EXERCISE PROMPT
The task calls for the line containing "Enumerate the UI" and all later lines, through the end of the entries below, to be set down exactly and without pictures.

DATA
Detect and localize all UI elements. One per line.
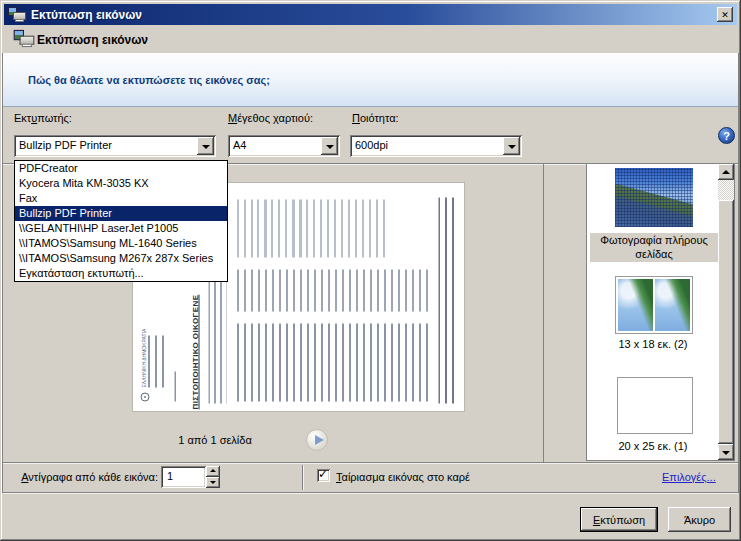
printer-dropdown-list: PDFCreator Kyocera Mita KM-3035 KX Fax B… <box>14 160 228 282</box>
chevron-down-icon <box>508 145 516 153</box>
printer-combobox-value: Bullzip PDF Printer <box>19 139 112 151</box>
wizard-title: Εκτύπωση εικόνων <box>37 33 148 47</box>
paper-size-label: Μέγεθος χαρτιού: <box>228 112 313 124</box>
print-pictures-dialog: Εκτύπωση εικόνων ✕ Εκτύπωση εικόνων Πώς … <box>0 0 741 541</box>
printer-photo-icon <box>8 7 26 22</box>
quality-dropdown-arrow[interactable] <box>503 137 520 155</box>
footer-top-border <box>3 462 738 464</box>
fit-to-frame-checkbox[interactable]: ✓ <box>317 469 330 482</box>
scrollbar-thumb[interactable] <box>718 200 734 444</box>
arrow-down-icon <box>722 451 730 455</box>
printer-label: Εκτυπωτής: <box>14 112 72 124</box>
layout-label-20x25[interactable]: 20 x 25 εκ. (1) <box>587 440 719 452</box>
printer-option-install[interactable]: Εγκατάσταση εκτυπωτή... <box>15 266 227 281</box>
quality-label: Ποιότητα: <box>352 112 399 124</box>
document-text-lines <box>439 198 455 404</box>
preview-sidebar-divider <box>543 164 544 462</box>
arrow-down-icon <box>210 481 216 484</box>
copies-input[interactable]: 1 <box>161 466 206 488</box>
fit-to-frame-label[interactable]: Ταίριασμα εικόνας στο καρέ <box>336 471 470 483</box>
panel-border-left <box>2 53 3 493</box>
quality-combobox[interactable]: 600dpi <box>350 135 522 157</box>
paper-dropdown-arrow[interactable] <box>321 137 338 155</box>
layout-panel: Φωτογραφία πλήρους σελίδας 13 x 18 εκ. (… <box>586 163 735 461</box>
print-button[interactable]: Εκτύπωση <box>580 507 658 532</box>
printer-option[interactable]: PDFCreator <box>15 161 227 176</box>
document-text-lines <box>175 372 181 402</box>
play-icon <box>315 435 324 445</box>
layout-item-full-page[interactable] <box>615 168 693 227</box>
document-text-lines <box>237 270 433 312</box>
layout-thumbnail <box>618 279 653 331</box>
document-emblem-icon <box>141 393 150 402</box>
banner-question: Πώς θα θέλατε να εκτυπώσετε τις εικόνες … <box>28 74 270 86</box>
document-text-lines <box>148 336 168 388</box>
layout-scrollbar[interactable] <box>718 164 734 460</box>
cancel-button[interactable]: Άκυρο <box>668 507 731 532</box>
copies-spin-down-button[interactable] <box>206 477 220 488</box>
printer-option[interactable]: \\GELANTHI\HP LaserJet P1005 <box>15 221 227 236</box>
printer-option-selected[interactable]: Bullzip PDF Printer <box>15 206 227 221</box>
printer-option[interactable]: Kyocera Mita KM-3035 KX <box>15 176 227 191</box>
question-banner: Πώς θα θέλατε να εκτυπώσετε τις εικόνες … <box>3 53 738 107</box>
chevron-down-icon <box>326 145 334 153</box>
document-text-lines <box>237 324 433 402</box>
next-page-button[interactable] <box>306 429 328 451</box>
options-link[interactable]: Επιλογές... <box>662 471 716 483</box>
printer-combobox[interactable]: Bullzip PDF Printer <box>14 135 216 157</box>
layout-thumbnail <box>655 279 690 331</box>
arrow-up-icon <box>210 469 216 472</box>
layout-label-13x18[interactable]: 13 x 18 εκ. (2) <box>587 338 719 350</box>
print-wizard-icon <box>14 30 35 47</box>
document-header-text: ΕΛΛΗΝΙΚΗ ΔΗΜΟΚΡΑΤΙΑ <box>141 318 147 388</box>
buttons-top-border <box>3 492 738 494</box>
footer-divider <box>302 465 304 490</box>
printer-option[interactable]: \\ITAMOS\Samsung ML-1640 Series <box>15 236 227 251</box>
document-text-lines <box>237 200 387 258</box>
scrollbar-down-button[interactable] <box>718 444 734 460</box>
layout-item-13x18[interactable] <box>615 276 693 334</box>
copies-spin-up-button[interactable] <box>206 466 220 477</box>
layout-label-full-page[interactable]: Φωτογραφία πλήρους σελίδας <box>590 233 718 262</box>
scrollbar-up-button[interactable] <box>718 164 734 180</box>
wizard-header: Εκτύπωση εικόνων <box>3 25 738 53</box>
window-title: Εκτύπωση εικόνων <box>31 8 142 22</box>
arrow-up-icon <box>722 170 730 174</box>
layout-item-20x25[interactable] <box>617 377 693 434</box>
printer-dropdown-arrow[interactable] <box>197 137 214 155</box>
help-button[interactable]: ? <box>718 127 735 144</box>
copies-label: Αντίγραφα από κάθε εικόνα: <box>20 471 158 483</box>
page-count-label: 1 από 1 σελίδα <box>150 434 280 446</box>
paper-size-combobox-value: A4 <box>233 139 246 151</box>
quality-combobox-value: 600dpi <box>355 139 388 151</box>
paper-size-combobox[interactable]: A4 <box>228 135 340 157</box>
checkmark-icon: ✓ <box>318 467 328 481</box>
close-button[interactable]: ✕ <box>717 7 733 22</box>
chevron-down-icon <box>202 145 210 153</box>
printer-option[interactable]: Fax <box>15 191 227 206</box>
printer-option[interactable]: \\ITAMOS\Samsung M267x 287x Series <box>15 251 227 266</box>
question-mark-icon: ? <box>723 130 730 142</box>
copies-value: 1 <box>167 470 173 482</box>
title-bar: Εκτύπωση εικόνων ✕ <box>4 4 737 25</box>
panel-border-right <box>738 53 739 493</box>
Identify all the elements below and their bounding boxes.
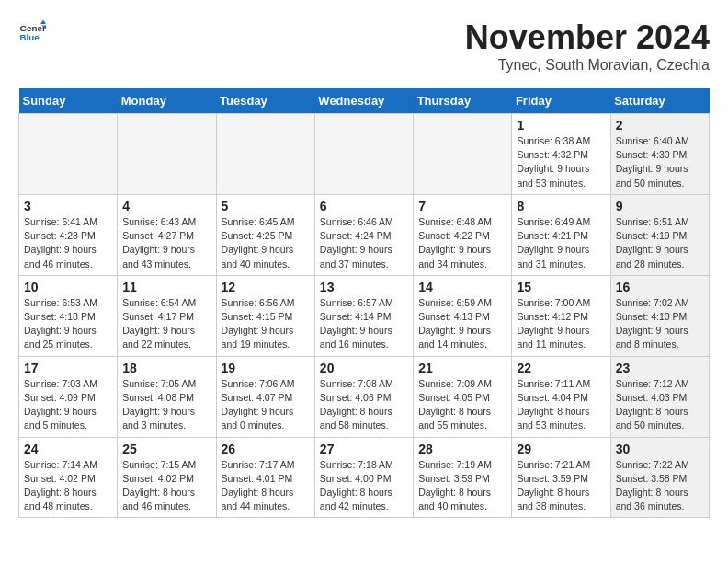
- calendar-day-cell: 16Sunrise: 7:02 AM Sunset: 4:10 PM Dayli…: [610, 275, 709, 356]
- calendar-week-row: 1Sunrise: 6:38 AM Sunset: 4:32 PM Daylig…: [19, 114, 710, 195]
- day-number: 4: [122, 199, 210, 213]
- calendar-day-cell: [314, 114, 413, 195]
- day-number: 8: [517, 199, 605, 213]
- calendar-day-cell: [414, 114, 512, 195]
- calendar-day-cell: 18Sunrise: 7:05 AM Sunset: 4:08 PM Dayli…: [118, 356, 216, 437]
- title-section: November 2024 Tynec, South Moravian, Cze…: [465, 18, 710, 74]
- day-info: Sunrise: 7:14 AM Sunset: 4:02 PM Dayligh…: [24, 459, 97, 512]
- weekday-header-cell: Saturday: [610, 88, 709, 114]
- calendar-day-cell: 9Sunrise: 6:51 AM Sunset: 4:19 PM Daylig…: [610, 194, 709, 275]
- svg-text:Blue: Blue: [20, 32, 40, 42]
- day-number: 13: [320, 280, 408, 294]
- calendar-day-cell: 24Sunrise: 7:14 AM Sunset: 4:02 PM Dayli…: [19, 437, 118, 518]
- calendar-day-cell: [216, 114, 314, 195]
- day-info: Sunrise: 7:21 AM Sunset: 3:59 PM Dayligh…: [517, 459, 590, 512]
- day-info: Sunrise: 6:38 AM Sunset: 4:32 PM Dayligh…: [517, 135, 590, 189]
- day-info: Sunrise: 6:59 AM Sunset: 4:13 PM Dayligh…: [418, 297, 492, 350]
- calendar-day-cell: 25Sunrise: 7:15 AM Sunset: 4:02 PM Dayli…: [118, 437, 216, 518]
- day-info: Sunrise: 6:49 AM Sunset: 4:21 PM Dayligh…: [517, 216, 590, 270]
- calendar-day-cell: [118, 114, 216, 195]
- calendar-day-cell: 2Sunrise: 6:40 AM Sunset: 4:30 PM Daylig…: [610, 114, 709, 195]
- day-number: 23: [616, 361, 704, 375]
- day-info: Sunrise: 7:00 AM Sunset: 4:12 PM Dayligh…: [517, 297, 590, 350]
- calendar-week-row: 10Sunrise: 6:53 AM Sunset: 4:18 PM Dayli…: [19, 275, 710, 356]
- day-number: 9: [616, 199, 704, 213]
- weekday-header-cell: Sunday: [19, 88, 118, 114]
- day-number: 16: [616, 280, 704, 294]
- svg-marker-2: [40, 20, 46, 25]
- day-number: 21: [418, 361, 506, 375]
- day-info: Sunrise: 7:09 AM Sunset: 4:05 PM Dayligh…: [418, 378, 492, 431]
- calendar-day-cell: 20Sunrise: 7:08 AM Sunset: 4:06 PM Dayli…: [314, 356, 413, 437]
- weekday-header-cell: Monday: [118, 88, 216, 114]
- day-info: Sunrise: 7:17 AM Sunset: 4:01 PM Dayligh…: [222, 459, 295, 512]
- calendar-week-row: 3Sunrise: 6:41 AM Sunset: 4:28 PM Daylig…: [19, 194, 710, 275]
- calendar-day-cell: 12Sunrise: 6:56 AM Sunset: 4:15 PM Dayli…: [216, 275, 314, 356]
- day-info: Sunrise: 6:56 AM Sunset: 4:15 PM Dayligh…: [222, 297, 295, 350]
- day-number: 28: [418, 442, 506, 456]
- day-info: Sunrise: 6:48 AM Sunset: 4:22 PM Dayligh…: [418, 216, 492, 270]
- calendar-body: 1Sunrise: 6:38 AM Sunset: 4:32 PM Daylig…: [19, 114, 710, 518]
- day-number: 6: [320, 199, 408, 213]
- calendar-day-cell: 19Sunrise: 7:06 AM Sunset: 4:07 PM Dayli…: [216, 356, 314, 437]
- day-number: 15: [517, 280, 605, 294]
- calendar-day-cell: 13Sunrise: 6:57 AM Sunset: 4:14 PM Dayli…: [314, 275, 413, 356]
- weekday-header-cell: Friday: [512, 88, 610, 114]
- calendar-day-cell: 22Sunrise: 7:11 AM Sunset: 4:04 PM Dayli…: [512, 356, 610, 437]
- day-info: Sunrise: 7:18 AM Sunset: 4:00 PM Dayligh…: [320, 459, 393, 512]
- day-number: 17: [24, 361, 112, 375]
- day-number: 10: [24, 280, 112, 294]
- day-info: Sunrise: 6:40 AM Sunset: 4:30 PM Dayligh…: [616, 135, 689, 189]
- calendar-day-cell: 27Sunrise: 7:18 AM Sunset: 4:00 PM Dayli…: [314, 437, 413, 518]
- day-number: 11: [122, 280, 210, 294]
- calendar-day-cell: 14Sunrise: 6:59 AM Sunset: 4:13 PM Dayli…: [414, 275, 512, 356]
- day-info: Sunrise: 6:41 AM Sunset: 4:28 PM Dayligh…: [24, 216, 97, 270]
- day-info: Sunrise: 6:45 AM Sunset: 4:25 PM Dayligh…: [222, 216, 295, 270]
- day-number: 25: [122, 442, 210, 456]
- weekday-header-row: SundayMondayTuesdayWednesdayThursdayFrid…: [19, 88, 710, 114]
- calendar-day-cell: 4Sunrise: 6:43 AM Sunset: 4:27 PM Daylig…: [118, 194, 216, 275]
- weekday-header-cell: Tuesday: [216, 88, 314, 114]
- calendar-day-cell: [19, 114, 118, 195]
- calendar-table: SundayMondayTuesdayWednesdayThursdayFrid…: [18, 88, 710, 518]
- day-number: 3: [24, 199, 112, 213]
- month-year-title: November 2024: [465, 18, 710, 57]
- day-number: 5: [222, 199, 310, 213]
- calendar-day-cell: 28Sunrise: 7:19 AM Sunset: 3:59 PM Dayli…: [414, 437, 512, 518]
- calendar-day-cell: 30Sunrise: 7:22 AM Sunset: 3:58 PM Dayli…: [610, 437, 709, 518]
- day-info: Sunrise: 7:08 AM Sunset: 4:06 PM Dayligh…: [320, 378, 393, 431]
- calendar-day-cell: 1Sunrise: 6:38 AM Sunset: 4:32 PM Daylig…: [512, 114, 610, 195]
- calendar-day-cell: 29Sunrise: 7:21 AM Sunset: 3:59 PM Dayli…: [512, 437, 610, 518]
- page-header: General Blue November 2024 Tynec, South …: [18, 18, 710, 74]
- location-subtitle: Tynec, South Moravian, Czechia: [465, 57, 710, 74]
- day-info: Sunrise: 6:46 AM Sunset: 4:24 PM Dayligh…: [320, 216, 393, 270]
- day-number: 2: [616, 118, 704, 132]
- day-info: Sunrise: 7:05 AM Sunset: 4:08 PM Dayligh…: [122, 378, 196, 431]
- calendar-day-cell: 6Sunrise: 6:46 AM Sunset: 4:24 PM Daylig…: [314, 194, 413, 275]
- calendar-day-cell: 8Sunrise: 6:49 AM Sunset: 4:21 PM Daylig…: [512, 194, 610, 275]
- logo: General Blue: [18, 18, 46, 46]
- day-number: 14: [418, 280, 506, 294]
- calendar-day-cell: 5Sunrise: 6:45 AM Sunset: 4:25 PM Daylig…: [216, 194, 314, 275]
- calendar-day-cell: 26Sunrise: 7:17 AM Sunset: 4:01 PM Dayli…: [216, 437, 314, 518]
- calendar-day-cell: 15Sunrise: 7:00 AM Sunset: 4:12 PM Dayli…: [512, 275, 610, 356]
- day-number: 20: [320, 361, 408, 375]
- calendar-day-cell: 10Sunrise: 6:53 AM Sunset: 4:18 PM Dayli…: [19, 275, 118, 356]
- calendar-day-cell: 23Sunrise: 7:12 AM Sunset: 4:03 PM Dayli…: [610, 356, 709, 437]
- day-number: 30: [616, 442, 704, 456]
- day-number: 26: [222, 442, 310, 456]
- weekday-header-cell: Wednesday: [314, 88, 413, 114]
- day-info: Sunrise: 7:03 AM Sunset: 4:09 PM Dayligh…: [24, 378, 97, 431]
- calendar-day-cell: 17Sunrise: 7:03 AM Sunset: 4:09 PM Dayli…: [19, 356, 118, 437]
- day-info: Sunrise: 6:53 AM Sunset: 4:18 PM Dayligh…: [24, 297, 97, 350]
- day-info: Sunrise: 7:22 AM Sunset: 3:58 PM Dayligh…: [616, 459, 689, 512]
- day-number: 29: [517, 442, 605, 456]
- day-number: 27: [320, 442, 408, 456]
- day-info: Sunrise: 6:51 AM Sunset: 4:19 PM Dayligh…: [616, 216, 689, 270]
- day-number: 12: [222, 280, 310, 294]
- calendar-day-cell: 7Sunrise: 6:48 AM Sunset: 4:22 PM Daylig…: [414, 194, 512, 275]
- day-info: Sunrise: 6:57 AM Sunset: 4:14 PM Dayligh…: [320, 297, 393, 350]
- day-info: Sunrise: 6:43 AM Sunset: 4:27 PM Dayligh…: [122, 216, 196, 270]
- day-info: Sunrise: 7:11 AM Sunset: 4:04 PM Dayligh…: [517, 378, 590, 431]
- day-info: Sunrise: 7:12 AM Sunset: 4:03 PM Dayligh…: [616, 378, 689, 431]
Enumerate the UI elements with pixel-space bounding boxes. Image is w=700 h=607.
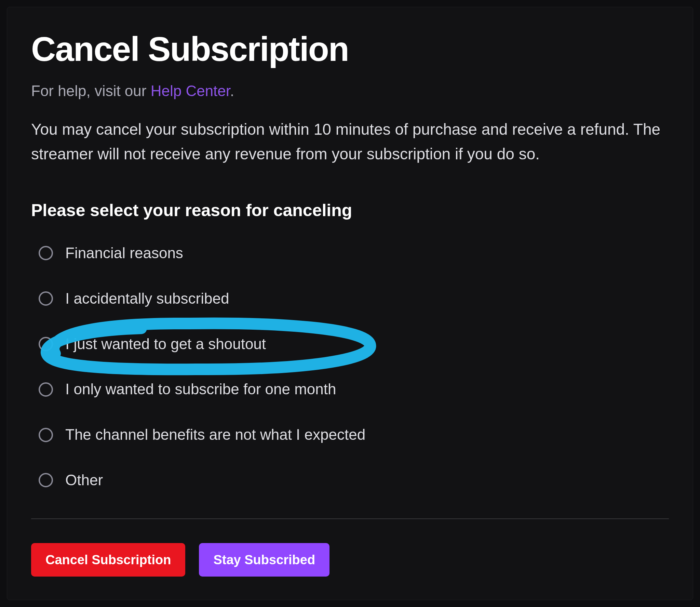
reason-option-one-month[interactable]: I only wanted to subscribe for one month [39, 380, 669, 398]
reason-option-financial[interactable]: Financial reasons [39, 244, 669, 262]
help-center-link[interactable]: Help Center [151, 82, 230, 99]
reason-radio-group: Financial reasons I accidentally subscri… [39, 244, 669, 489]
radio-icon [39, 246, 53, 260]
page-title: Cancel Subscription [31, 31, 669, 67]
help-prefix: For help, visit our [31, 82, 151, 99]
reason-label: The channel benefits are not what I expe… [65, 426, 365, 444]
reason-option-benefits[interactable]: The channel benefits are not what I expe… [39, 426, 669, 444]
cancel-subscription-panel: Cancel Subscription For help, visit our … [7, 7, 693, 600]
cancel-subscription-button[interactable]: Cancel Subscription [31, 543, 185, 577]
reason-option-other[interactable]: Other [39, 471, 669, 489]
radio-icon [39, 428, 53, 442]
help-suffix: . [230, 82, 234, 99]
radio-icon [39, 382, 53, 397]
reason-label: I just wanted to get a shoutout [65, 335, 266, 353]
radio-icon [39, 337, 53, 351]
button-row: Cancel Subscription Stay Subscribed [31, 543, 669, 577]
reason-label: Financial reasons [65, 244, 183, 262]
reason-heading: Please select your reason for canceling [31, 200, 669, 220]
refund-description: You may cancel your subscription within … [31, 117, 669, 166]
reason-label: I only wanted to subscribe for one month [65, 380, 336, 398]
reason-label: Other [65, 471, 103, 489]
reason-option-accidental[interactable]: I accidentally subscribed [39, 290, 669, 308]
radio-icon [39, 291, 53, 306]
help-line: For help, visit our Help Center. [31, 81, 669, 101]
reason-label: I accidentally subscribed [65, 290, 229, 308]
stay-subscribed-button[interactable]: Stay Subscribed [199, 543, 329, 577]
divider [31, 518, 669, 519]
reason-option-shoutout[interactable]: I just wanted to get a shoutout [39, 335, 669, 353]
radio-icon [39, 473, 53, 487]
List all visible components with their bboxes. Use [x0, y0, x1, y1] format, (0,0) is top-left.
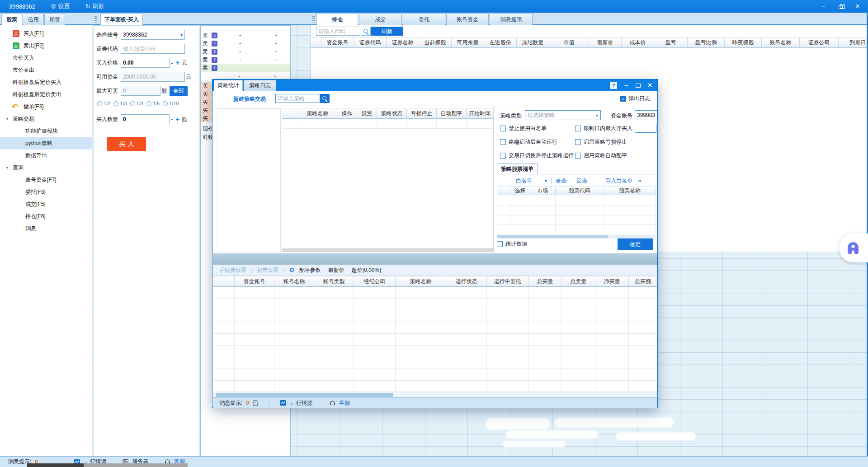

RESPONSE
Enumerate the UI elements with pixel-space bounding boxes. Image is w=700 h=607.
reason-option-one-month[interactable]: I only wanted to subscribe for one month [39, 380, 669, 398]
reason-option-financial[interactable]: Financial reasons [39, 244, 669, 262]
help-center-link[interactable]: Help Center [151, 82, 230, 99]
reason-radio-group: Financial reasons I accidentally subscri… [39, 244, 669, 489]
radio-icon [39, 246, 53, 260]
page-title: Cancel Subscription [31, 31, 669, 67]
help-prefix: For help, visit our [31, 82, 151, 99]
reason-label: The channel benefits are not what I expe… [65, 426, 365, 444]
reason-option-benefits[interactable]: The channel benefits are not what I expe… [39, 426, 669, 444]
cancel-subscription-panel: Cancel Subscription For help, visit our … [7, 7, 693, 600]
cancel-subscription-button[interactable]: Cancel Subscription [31, 543, 185, 577]
reason-option-other[interactable]: Other [39, 471, 669, 489]
radio-icon [39, 428, 53, 442]
help-suffix: . [230, 82, 234, 99]
radio-icon [39, 382, 53, 397]
reason-label: I just wanted to get a shoutout [65, 335, 266, 353]
radio-icon [39, 337, 53, 351]
button-row: Cancel Subscription Stay Subscribed [31, 543, 669, 577]
reason-label: Financial reasons [65, 244, 183, 262]
reason-heading: Please select your reason for canceling [31, 200, 669, 220]
refund-description: You may cancel your subscription within … [31, 117, 669, 166]
reason-label: I only wanted to subscribe for one month [65, 380, 336, 398]
reason-label: Other [65, 471, 103, 489]
reason-option-accidental[interactable]: I accidentally subscribed [39, 290, 669, 308]
radio-icon [39, 291, 53, 306]
help-line: For help, visit our Help Center. [31, 81, 669, 101]
reason-label: I accidentally subscribed [65, 290, 229, 308]
stay-subscribed-button[interactable]: Stay Subscribed [199, 543, 329, 577]
divider [31, 518, 669, 519]
reason-option-shoutout[interactable]: I just wanted to get a shoutout [39, 335, 669, 353]
radio-icon [39, 473, 53, 487]
List all visible components with their bboxes. Use [x0, y0, x1, y1] format, (0,0) is top-left.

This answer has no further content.